Otro sueño americano
Basada en una historia real, la nueva película de David O. Russell se concentra (una vez más) en cómo superar obstáculo tras obstáculo para conseguir la prosperidad económica. Joy: El nombre del éxito (Joy, 2015) resulta un producto disfrutable, pese a que su único atractivo radica en la actuación de Jennifer Lawrence.
Tras haber dado el batacazo con El Ganador (The Fighter, 2010) y El lado luminoso de la vida (Silver Lining Playbook, 2012), el cine de David O. Russell parecía haber encontrado la fórmula perfecta, sobre todo con la última: una pareja atractiva (la mencionada Lawrence y Bradley Cooper), un tema de sensibilidad popular (la depresión y la posterior recuperación vía romance) y un toque “autoral”, como para atraer la atención de los jurados además del OK del público masivo. La propuesta “cerraba”, y la dupla de actores retornó en Escándalo Americano (American Hustle, 2013), una película que no tuvo tanto concenso crítico pero que auguraba más éxito para el realizador. ¿Qué se puede decir de Joy: El nombre del éxito? Antes que nada, que es un retorno al territorio del sueño americano, basado en una historia real que aconteció en Estados Unidos desde la década del 80’. Es la historia de Joy Mangano, una mujer que estuvo a punto de perder su dinero y su propia casa, pero que nunca dejó de creer en su pequeña innovación: un práctico trapeador para utilizar sin necesidad de tener que retorcerlo manualmente. La historia suma una crítica al capitalismo más salvaje, aquel que puede dilapidar una familia entera sin importar que dentro de ella haya una madre divorciada haciendo lo que puede con sus hijos y con su propia vida.
Ahora bien, ¿qué es lo que hace Russell para inclinar la balanza de su lado y conseguir algo más que otro relato de superación más, en el seno de la clase media baja urbana?
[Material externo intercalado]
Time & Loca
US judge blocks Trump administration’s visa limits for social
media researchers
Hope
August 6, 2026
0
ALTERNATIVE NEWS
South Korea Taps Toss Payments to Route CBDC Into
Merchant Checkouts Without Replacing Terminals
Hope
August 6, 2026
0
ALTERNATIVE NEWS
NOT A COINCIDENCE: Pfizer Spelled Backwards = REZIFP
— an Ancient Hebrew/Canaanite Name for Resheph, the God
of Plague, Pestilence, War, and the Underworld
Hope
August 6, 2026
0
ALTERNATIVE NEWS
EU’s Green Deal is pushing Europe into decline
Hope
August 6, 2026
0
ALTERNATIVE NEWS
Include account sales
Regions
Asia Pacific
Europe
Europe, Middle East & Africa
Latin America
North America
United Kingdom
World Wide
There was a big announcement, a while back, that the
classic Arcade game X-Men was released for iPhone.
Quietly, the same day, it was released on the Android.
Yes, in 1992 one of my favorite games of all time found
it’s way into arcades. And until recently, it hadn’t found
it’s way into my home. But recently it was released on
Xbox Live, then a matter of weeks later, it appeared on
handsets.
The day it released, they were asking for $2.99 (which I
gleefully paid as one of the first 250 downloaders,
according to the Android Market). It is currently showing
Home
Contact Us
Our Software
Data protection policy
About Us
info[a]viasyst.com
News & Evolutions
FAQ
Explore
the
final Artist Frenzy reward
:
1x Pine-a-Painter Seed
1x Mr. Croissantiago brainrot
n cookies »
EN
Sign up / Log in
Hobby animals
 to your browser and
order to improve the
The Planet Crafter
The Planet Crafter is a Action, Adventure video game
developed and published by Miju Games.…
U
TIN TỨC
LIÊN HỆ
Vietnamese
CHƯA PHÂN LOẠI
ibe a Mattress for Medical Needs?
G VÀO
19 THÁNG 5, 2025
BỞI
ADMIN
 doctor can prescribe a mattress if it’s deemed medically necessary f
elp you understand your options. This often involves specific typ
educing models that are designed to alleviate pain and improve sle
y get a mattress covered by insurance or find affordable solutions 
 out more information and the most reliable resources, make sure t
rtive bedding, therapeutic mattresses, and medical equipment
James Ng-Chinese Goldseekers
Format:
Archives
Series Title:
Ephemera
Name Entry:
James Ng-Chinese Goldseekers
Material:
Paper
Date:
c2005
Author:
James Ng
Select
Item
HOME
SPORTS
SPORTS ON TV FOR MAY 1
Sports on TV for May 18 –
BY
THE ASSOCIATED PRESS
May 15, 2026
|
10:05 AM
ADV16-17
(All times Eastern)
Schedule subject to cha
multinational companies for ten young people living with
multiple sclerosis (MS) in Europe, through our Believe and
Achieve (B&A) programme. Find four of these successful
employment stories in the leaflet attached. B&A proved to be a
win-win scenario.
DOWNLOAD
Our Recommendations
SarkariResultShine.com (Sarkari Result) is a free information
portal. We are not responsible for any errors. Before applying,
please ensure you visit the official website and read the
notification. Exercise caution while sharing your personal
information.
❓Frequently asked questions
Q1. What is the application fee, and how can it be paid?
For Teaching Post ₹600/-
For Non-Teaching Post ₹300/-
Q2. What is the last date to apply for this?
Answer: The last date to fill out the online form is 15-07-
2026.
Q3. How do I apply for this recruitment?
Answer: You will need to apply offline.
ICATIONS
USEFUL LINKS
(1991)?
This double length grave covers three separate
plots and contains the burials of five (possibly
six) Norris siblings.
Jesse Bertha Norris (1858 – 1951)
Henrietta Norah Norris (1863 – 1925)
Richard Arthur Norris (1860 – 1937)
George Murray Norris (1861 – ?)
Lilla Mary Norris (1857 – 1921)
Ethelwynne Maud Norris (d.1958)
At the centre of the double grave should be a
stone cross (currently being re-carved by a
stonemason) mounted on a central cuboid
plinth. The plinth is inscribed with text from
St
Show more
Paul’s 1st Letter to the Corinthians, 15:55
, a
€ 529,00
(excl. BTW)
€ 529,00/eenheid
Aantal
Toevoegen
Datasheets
Poco y nada. Hay algo del “caos” que aparece en sus películas anteriores; cierta urgencia con la que captura el mundo cotidiano, como si la cámara registrara los sucesos diarios como un integrante más que “pispea” lo que ocurre alrededor. Hay, también, una mirada casi fabulesca al comienzo del film, a tono con la percepción de una niña que trata de hacer la suya como puede, mientras que el universo cultiva su propia neurosis. Joy crece, pero a su alrededor todos parecen haber quedado en un estado de inmadurez. Sobre todo sus padres, condenados a comportarse como caricaturas: la madre, deprimida e incapaz de dejar de ver una patética novela que su propia familia parece por momentos imitar; el padre (Robert De Niro), que no tiene dónde caerse muerto y, pese a la separación, sigue viviendo en el mismo hogar.
Jennifer Lawrence sale airosa, nuevamente obligada a asumir un personaje que tiene algunos años más que ella, sobre todo hacia el final del film. Joy atraviesa cada obstáculo con la nobleza de la mejor madera. Y, además, comprende. Tanto, que tolera que en su propia siga viviendo su ex marido (repetición de la generación anterior). La actriz (galardonada hace días con el Globo de Oro) produce que la película funciona “pese a”. Pese a que por momentos es reiterativa, pese a que Robert De Niro no brilla como antaño, pese a que la inclusión de Cooper (como un cínico productor de un programa de telemarketing) es más un gusto del director que otra cosa, pese a que las marcas de autor están ahí para realzar un argumento débil. Es la eficacia del sueño americano, esa incesante máquina de generar sueños que tan bien se llevan con la pantalla grande.